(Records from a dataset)
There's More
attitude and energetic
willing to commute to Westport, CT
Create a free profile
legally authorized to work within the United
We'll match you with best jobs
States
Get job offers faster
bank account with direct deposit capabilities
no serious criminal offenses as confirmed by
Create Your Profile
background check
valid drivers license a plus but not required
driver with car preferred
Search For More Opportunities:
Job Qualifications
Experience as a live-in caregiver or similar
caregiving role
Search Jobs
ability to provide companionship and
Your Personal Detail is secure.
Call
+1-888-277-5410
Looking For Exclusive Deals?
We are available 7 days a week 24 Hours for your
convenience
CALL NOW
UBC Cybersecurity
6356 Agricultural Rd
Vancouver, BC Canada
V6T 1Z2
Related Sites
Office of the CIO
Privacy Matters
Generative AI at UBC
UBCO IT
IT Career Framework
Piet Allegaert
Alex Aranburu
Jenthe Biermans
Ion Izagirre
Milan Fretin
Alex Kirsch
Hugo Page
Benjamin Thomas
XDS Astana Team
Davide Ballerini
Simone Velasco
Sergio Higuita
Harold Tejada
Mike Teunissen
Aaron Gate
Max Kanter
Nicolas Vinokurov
* * *
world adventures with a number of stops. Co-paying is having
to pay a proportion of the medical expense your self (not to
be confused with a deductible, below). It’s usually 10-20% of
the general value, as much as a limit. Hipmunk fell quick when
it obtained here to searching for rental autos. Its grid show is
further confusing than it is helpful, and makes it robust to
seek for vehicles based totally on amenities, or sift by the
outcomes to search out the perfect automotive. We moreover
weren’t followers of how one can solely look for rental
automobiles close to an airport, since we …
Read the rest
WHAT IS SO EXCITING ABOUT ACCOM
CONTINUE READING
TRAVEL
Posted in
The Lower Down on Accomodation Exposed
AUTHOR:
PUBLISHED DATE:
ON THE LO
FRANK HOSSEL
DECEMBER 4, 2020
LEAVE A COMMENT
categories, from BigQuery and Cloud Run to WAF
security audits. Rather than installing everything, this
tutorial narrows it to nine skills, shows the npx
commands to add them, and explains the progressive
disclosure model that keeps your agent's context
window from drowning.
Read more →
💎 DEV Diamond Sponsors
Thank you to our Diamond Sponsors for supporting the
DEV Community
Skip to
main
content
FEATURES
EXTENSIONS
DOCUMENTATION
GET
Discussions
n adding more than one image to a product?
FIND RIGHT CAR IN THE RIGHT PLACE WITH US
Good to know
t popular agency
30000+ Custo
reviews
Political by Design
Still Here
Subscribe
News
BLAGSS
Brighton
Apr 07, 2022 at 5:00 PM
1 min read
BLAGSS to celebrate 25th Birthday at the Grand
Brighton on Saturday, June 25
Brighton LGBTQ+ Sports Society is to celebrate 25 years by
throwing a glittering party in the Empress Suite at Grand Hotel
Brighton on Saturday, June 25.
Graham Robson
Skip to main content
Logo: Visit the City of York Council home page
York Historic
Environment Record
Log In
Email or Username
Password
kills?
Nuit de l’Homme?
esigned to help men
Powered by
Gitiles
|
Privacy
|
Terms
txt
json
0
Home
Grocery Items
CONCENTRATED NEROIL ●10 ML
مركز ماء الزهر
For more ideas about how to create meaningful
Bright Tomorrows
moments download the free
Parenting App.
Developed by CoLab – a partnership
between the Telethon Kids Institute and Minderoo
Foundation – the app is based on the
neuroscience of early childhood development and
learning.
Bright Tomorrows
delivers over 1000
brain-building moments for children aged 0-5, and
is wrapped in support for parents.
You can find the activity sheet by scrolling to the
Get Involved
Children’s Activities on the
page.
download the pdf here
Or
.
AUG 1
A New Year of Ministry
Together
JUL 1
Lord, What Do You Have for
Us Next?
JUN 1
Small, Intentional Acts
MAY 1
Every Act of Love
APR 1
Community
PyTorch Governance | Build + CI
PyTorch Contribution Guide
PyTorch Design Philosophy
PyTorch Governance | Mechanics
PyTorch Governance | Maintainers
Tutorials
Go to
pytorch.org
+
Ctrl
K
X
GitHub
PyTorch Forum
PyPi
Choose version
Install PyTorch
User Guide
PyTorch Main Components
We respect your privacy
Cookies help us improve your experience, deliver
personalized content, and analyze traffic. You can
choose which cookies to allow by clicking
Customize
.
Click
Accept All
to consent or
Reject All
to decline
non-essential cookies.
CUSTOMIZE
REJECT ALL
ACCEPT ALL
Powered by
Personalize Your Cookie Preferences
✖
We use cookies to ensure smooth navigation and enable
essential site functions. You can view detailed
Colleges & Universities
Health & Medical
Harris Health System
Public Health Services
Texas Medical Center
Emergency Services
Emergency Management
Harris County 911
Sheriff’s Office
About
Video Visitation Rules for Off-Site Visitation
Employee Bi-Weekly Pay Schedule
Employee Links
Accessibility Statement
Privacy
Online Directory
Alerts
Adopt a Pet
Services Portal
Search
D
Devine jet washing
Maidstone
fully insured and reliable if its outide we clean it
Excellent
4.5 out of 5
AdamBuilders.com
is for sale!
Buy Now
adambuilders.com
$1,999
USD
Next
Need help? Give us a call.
--
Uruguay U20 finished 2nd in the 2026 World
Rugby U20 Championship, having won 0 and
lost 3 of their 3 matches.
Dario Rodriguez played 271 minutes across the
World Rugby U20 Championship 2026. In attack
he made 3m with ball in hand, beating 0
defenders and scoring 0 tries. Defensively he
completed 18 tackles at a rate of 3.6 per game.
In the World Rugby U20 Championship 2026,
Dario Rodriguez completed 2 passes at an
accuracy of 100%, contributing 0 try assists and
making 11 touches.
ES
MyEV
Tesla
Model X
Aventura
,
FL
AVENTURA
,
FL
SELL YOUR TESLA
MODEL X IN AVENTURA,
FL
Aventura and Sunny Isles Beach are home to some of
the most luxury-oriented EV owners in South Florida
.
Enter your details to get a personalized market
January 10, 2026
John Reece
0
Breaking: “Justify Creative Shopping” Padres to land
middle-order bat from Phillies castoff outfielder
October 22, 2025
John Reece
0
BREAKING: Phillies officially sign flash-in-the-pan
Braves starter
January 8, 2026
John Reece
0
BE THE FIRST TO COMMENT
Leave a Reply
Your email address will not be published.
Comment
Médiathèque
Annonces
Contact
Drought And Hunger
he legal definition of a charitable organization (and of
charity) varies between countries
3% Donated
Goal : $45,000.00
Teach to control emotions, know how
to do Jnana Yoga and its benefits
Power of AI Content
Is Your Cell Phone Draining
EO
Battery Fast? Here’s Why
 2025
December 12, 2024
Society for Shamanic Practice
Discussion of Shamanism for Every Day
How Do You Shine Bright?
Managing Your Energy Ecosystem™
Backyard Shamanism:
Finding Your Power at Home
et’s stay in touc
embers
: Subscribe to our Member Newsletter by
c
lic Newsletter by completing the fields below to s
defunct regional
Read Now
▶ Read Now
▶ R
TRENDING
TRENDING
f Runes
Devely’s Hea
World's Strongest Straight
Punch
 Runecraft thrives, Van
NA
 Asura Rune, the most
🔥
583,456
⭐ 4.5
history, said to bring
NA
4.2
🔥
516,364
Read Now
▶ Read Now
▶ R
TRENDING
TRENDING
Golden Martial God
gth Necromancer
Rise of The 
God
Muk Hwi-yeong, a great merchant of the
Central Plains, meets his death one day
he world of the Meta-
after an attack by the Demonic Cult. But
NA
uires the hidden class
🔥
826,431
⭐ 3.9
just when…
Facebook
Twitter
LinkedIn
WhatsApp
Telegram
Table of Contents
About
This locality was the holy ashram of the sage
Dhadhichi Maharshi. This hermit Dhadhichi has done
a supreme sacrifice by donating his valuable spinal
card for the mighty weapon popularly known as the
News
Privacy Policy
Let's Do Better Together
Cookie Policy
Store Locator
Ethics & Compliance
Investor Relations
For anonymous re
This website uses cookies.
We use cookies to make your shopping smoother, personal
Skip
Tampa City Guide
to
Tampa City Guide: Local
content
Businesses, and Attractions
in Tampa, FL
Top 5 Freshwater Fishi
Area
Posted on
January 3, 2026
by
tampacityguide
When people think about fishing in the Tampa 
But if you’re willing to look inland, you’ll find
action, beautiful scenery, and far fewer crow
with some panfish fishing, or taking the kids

__Task objective__: Check every line of the data, and copy the ones that contain "essential".

__Result below__:
non-essential cookies.
essential site functions. You can view detailed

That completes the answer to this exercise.